Gradual corners and long, sweeping straights characterise the courses of DiRT Showdown, framed by pyrotechnics that spit bright, colored sparks into the air. Distortion-heavy guitars chug along in rhythm to the ruin. Heavy T-Bone! Light Slam! Shunt! “It’s like the two cars are kissing!” Piques the obnoxious commentator. “T-Bone straight into the side – the side of awesomeness!” A series of advertisments for Monster energy drink flick past while more pyrotechnics flash and burn on the sidelines. I crash headlong into the side of a car at the next intersection, and with the touch of a button I can replay the carnage. The moment repeats in slow motion, highlighting the destruction lovingly. Then I can upload the clip to YouTube, post the link to Twitter, and show the world my extreme skills.
If DiRT Showdown is about anything, it’s about connectivity and the attempt at over-the-top, extreme spectacle. Connect the game to your Twitter and YouTube accounts, tell your friends, challenge them to beat your lap times, and share your best moments. That connectivity is made simple and is appreciated. The race commentator’s inanities are less so, but in spite of this, DiRT Showdown hits the mark of its intended tone with plenty of color, and a soundtrack that plays like the kind of mix tape you might make for exciting summer drives.

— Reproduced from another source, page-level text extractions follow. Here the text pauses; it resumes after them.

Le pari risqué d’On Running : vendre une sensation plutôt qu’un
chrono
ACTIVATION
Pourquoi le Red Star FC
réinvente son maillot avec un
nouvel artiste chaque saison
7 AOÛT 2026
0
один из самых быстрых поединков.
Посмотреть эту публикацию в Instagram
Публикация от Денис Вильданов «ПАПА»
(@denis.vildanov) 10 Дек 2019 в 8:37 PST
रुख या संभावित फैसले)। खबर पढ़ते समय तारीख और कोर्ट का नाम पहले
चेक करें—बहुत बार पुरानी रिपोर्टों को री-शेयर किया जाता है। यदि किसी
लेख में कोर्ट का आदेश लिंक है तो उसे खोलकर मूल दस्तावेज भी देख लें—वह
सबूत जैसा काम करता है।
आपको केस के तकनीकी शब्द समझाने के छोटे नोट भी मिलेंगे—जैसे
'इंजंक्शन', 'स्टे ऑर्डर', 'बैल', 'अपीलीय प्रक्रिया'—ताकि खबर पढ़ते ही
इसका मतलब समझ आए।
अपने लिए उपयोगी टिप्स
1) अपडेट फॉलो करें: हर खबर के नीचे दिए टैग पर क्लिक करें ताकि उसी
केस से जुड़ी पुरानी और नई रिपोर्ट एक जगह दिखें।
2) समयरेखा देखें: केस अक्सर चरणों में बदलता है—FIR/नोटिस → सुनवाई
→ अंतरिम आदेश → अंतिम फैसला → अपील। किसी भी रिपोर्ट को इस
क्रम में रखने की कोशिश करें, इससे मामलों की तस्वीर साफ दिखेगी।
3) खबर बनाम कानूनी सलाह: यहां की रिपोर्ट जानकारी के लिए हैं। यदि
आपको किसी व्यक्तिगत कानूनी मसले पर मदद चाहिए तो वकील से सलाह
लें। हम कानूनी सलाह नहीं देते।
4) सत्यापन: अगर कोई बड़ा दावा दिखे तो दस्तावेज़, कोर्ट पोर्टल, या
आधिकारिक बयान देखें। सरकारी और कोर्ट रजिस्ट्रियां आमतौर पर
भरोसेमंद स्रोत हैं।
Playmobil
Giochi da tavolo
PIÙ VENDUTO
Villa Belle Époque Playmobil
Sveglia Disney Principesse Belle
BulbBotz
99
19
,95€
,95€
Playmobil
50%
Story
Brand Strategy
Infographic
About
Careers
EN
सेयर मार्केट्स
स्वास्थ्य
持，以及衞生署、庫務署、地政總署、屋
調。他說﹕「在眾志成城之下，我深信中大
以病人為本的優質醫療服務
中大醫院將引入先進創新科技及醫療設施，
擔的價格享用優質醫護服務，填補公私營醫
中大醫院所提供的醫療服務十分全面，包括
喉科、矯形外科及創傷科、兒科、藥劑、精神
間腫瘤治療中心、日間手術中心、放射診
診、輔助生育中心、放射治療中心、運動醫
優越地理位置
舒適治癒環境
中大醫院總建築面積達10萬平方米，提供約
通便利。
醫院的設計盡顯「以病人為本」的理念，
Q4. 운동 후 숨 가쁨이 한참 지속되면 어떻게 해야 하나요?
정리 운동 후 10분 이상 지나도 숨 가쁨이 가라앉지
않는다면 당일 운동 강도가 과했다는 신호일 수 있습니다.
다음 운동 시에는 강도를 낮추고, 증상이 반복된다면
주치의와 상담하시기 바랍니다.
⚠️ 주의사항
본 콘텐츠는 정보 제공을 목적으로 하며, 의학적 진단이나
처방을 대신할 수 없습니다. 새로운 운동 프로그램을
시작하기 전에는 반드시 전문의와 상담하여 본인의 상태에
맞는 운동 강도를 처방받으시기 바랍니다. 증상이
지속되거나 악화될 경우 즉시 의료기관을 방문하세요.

Racing game devotees may call DiRT Showdown’s handling shallow, its cast of mostly fantasy cars underwhelming, and its courses overly simplistic. I can’t argue with these, but as merely a casual patron of the genre I must insist that these suit DiRT Showdown’s decidedly arcade style, and what I want from a racing game. Out the gate I’m a mess of a driver, but a short while later I’m sliding my racer around bends as smooth as silk – and I enjoy it. It’s accessible, if without the depth racing fans often demand.
No-holds-barred races to the finish are the usual order of the day in Showdown Tour, but there exist plenty of destruction derbies for the commentator to croon along to, as well. Trick runs feature too, as well as half a dozen other derivatives on all classes of event. Eliminator counts to fifteen, and at the end the driver in last place is removed from the fray, while the count begins again. Hard Target tasks drivers with avoiding incoming hostile vehicles for as long as possible. These are subtle variations on the basic race/destruction/trick game modes, but ones that break apart what would otherwise be crippling monotony.
This is arcade racing, and it does itself greatest justice in short bursts, before I tire of its relative shallowness. The same can be said for each of its modes. A destruction derby atop a podium can become exciting, but DiRT Showdown is no Burnout, and the vehicular massacre doesn’t have the same graphic, visceral joy of that franchise. Vehicles bend and break over the course of a match, but collisions seldom feel as destructive as they should, in spite of the game’s gratuitous instant replays. Each mode, taken on its own, is shallow. Taken together, the variety alone masquerades as depth for a time.
DiRT Showdown is a jack of all trades, master of none. When I’ve raced through the Showdown Tour I dabble in Joy Ride, where two uninteresting sandboxes hide collectibles and present me with ‘missions’ to donut around a certain piece of bland industrial equipment. I quickly pass over Joy Ride. A handful of new game modes are found online. Vehicular capture the flag? Sure, why not. Further variety only helps.
Eventually, DiRT Showdown’s strength becomes its weakness and its gambit of game modes can only endear themselves to me for a while. This is an arcade racer, coupled with destruction derby and trick modes that are as accessible as they are ultimately shallow. The deft-handed can absorb everything Showdown has and master it quickly; as soon as I’ve reached this stage, what am I left with? While the learning curve lasts, DiRT Showdown is unquestionably entertaining. Packaged and presented with neat appeal across the aural and visual planes, and with a lot to dabble in, it’s easy to like DiRT Showdown. It’s hard to love, however, and full commitment to another arcade racer comes with difficulty, even one with as much style as this.
Review based on PlayStation 3release.